In the virus’ characteristic "spike" protein, which both Pfizer’s and Moderna’s vaccines target, B.1.351 has 10 amino acid changes. Importantly, three are on the top of the protein, an area called the receptor binding domain. This is where the virus interacts with and gains entry into cells, but also where antibodies bind most effectively, Stephen Hoge, Moderna’s president, said in a Tuesday presentation.
As a result, Moderna’s vaccine, which was shown to be 94% effective in preventing COVID-19 in a large clinical trial, doesn’t appear to be as potent against B.1.351. Tested against a man-made "pseudovirus" based on the variant, blood samples taken from vaccinated study participants generated six-fold lower levels of neutralizing antibodies. But because the immune response triggered by the vaccine is so strong, Moderna expects the shot will still be protective even after accounting for the reduced antibody activity.
"The good news is that the level of neutralizing [antibodies] that we saw in this [test] suggests to us that we are still effective in being able to protect against the South African strain of the virus that’s now circulating," Hoge said.
Pfizer and BioNTech’s analysis, by comparison, did not find much difference in antibody response between the original virus and the South African variant. But the pseudovirus the companies created for its test had only three of the amino acid changes that were distinctive to the variant, not all 10.
Additionally, the analyses done to date to measure vaccine effectiveness against the newer strains have only looked at antibody levels, Offit pointed out, not other components of immunity like white blood cells, which may mean the vaccines will still remain effective.
Moderna’s plan to study a revised booster shot and a three-dose regimen, however, is part of an ongoing strategy to adjust to the realities of the disease, according to Hoge. "It's important that we may remain vigilant and develop potential tools and countermeasures that would allow us to continue to beat back the pandemic," he said.
Moderna’s vaccine uses genetic material called messenger RNA to instruct cells to produce the spike protein, which in turn stimulates a protective immune response. That mRNA sequence, though, can be quickly changed to account for amino acid changes — the original sequence used, for example, took two days to finalize. And BioNTech executives have said they can design an updated shot in four to six weeks.
A redesigned booster shot could likely gain FDA clearance on the basis of trials in a few hundred people to confirm it’s safe and spurs an immune response, agency officials have suggested. The process might look similar to what happens with seasonal flu vaccines.
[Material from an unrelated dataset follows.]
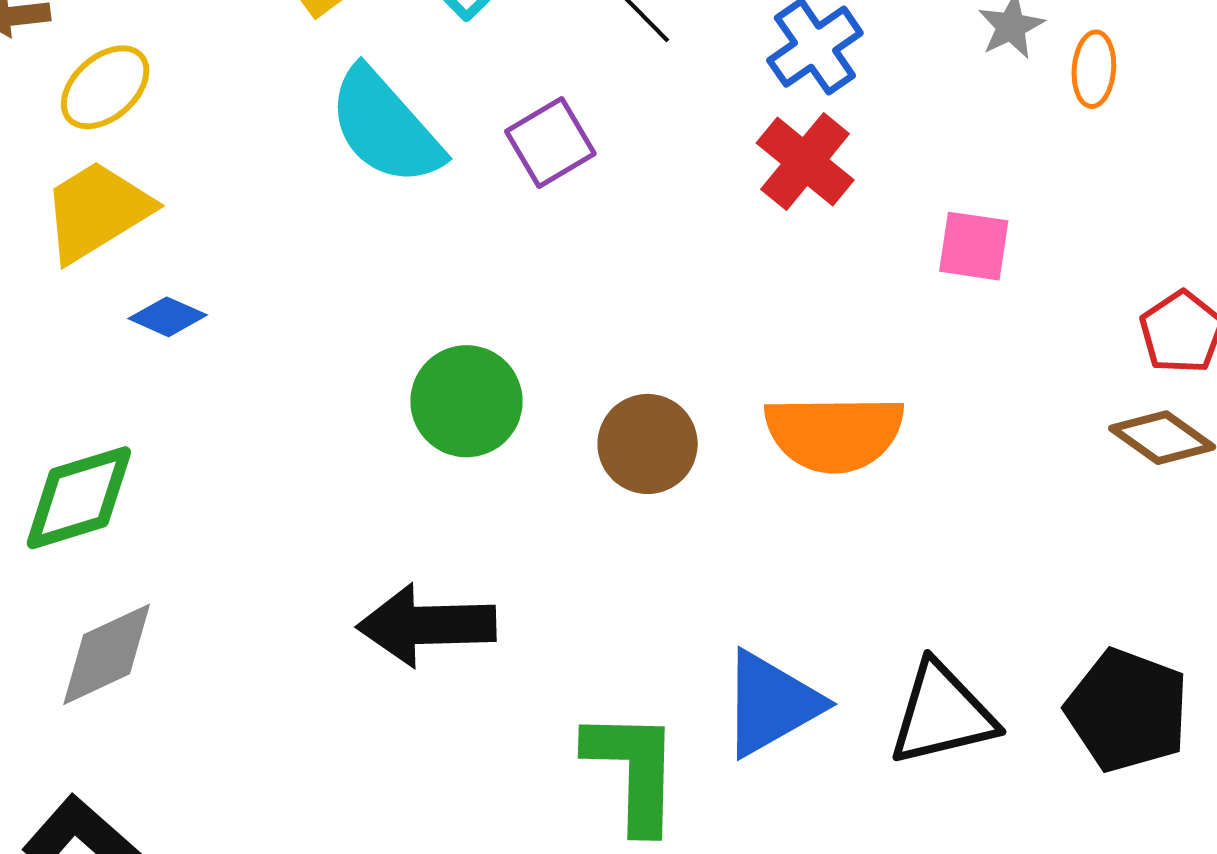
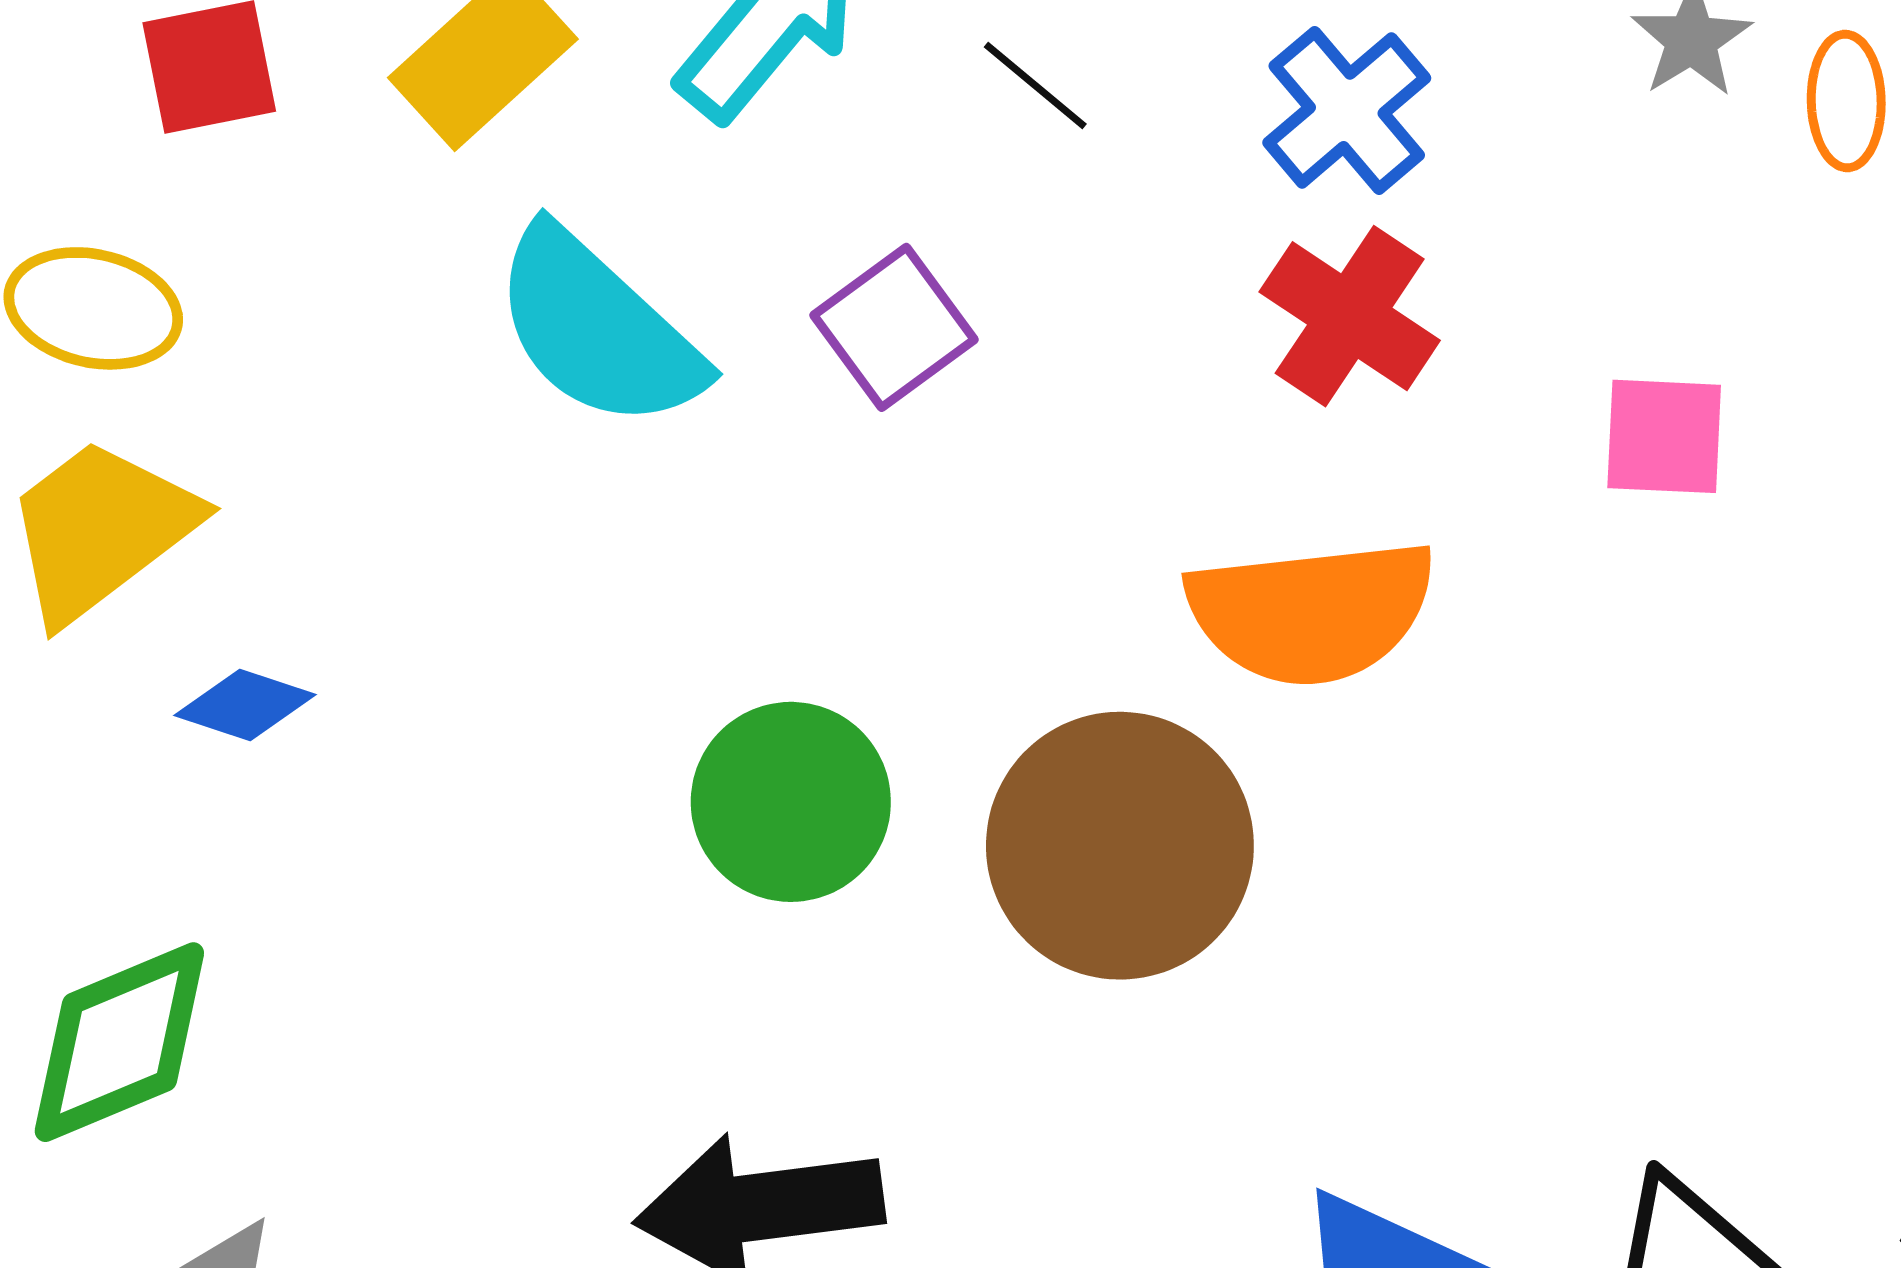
yellow ellipse: (105, 87) -> (93, 308), turned 60
orange semicircle: (834, 433) -> (1311, 612), moved
brown circle: (648, 444) -> (1120, 846), size x1.5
A large trial involving thousands of participants would be impractical in any case because it would require specific testing for the South African variant.
One remaining challenge, however, is the lack of clear data about what minimum level of immune response correlates to disease protection. Petri, however, believes that data could soon be available as researchers study blood samples from immunized people who got sick between their first and second vaccine doses.
Adaptation could prove to be a bigger challenge for other types of shots, such as the viral vector vaccines that Johnson & Johnson and AstraZeneca are developing. In those candidates, the genetic engineering necessary to encode for the South African strain is more complex, Petri said.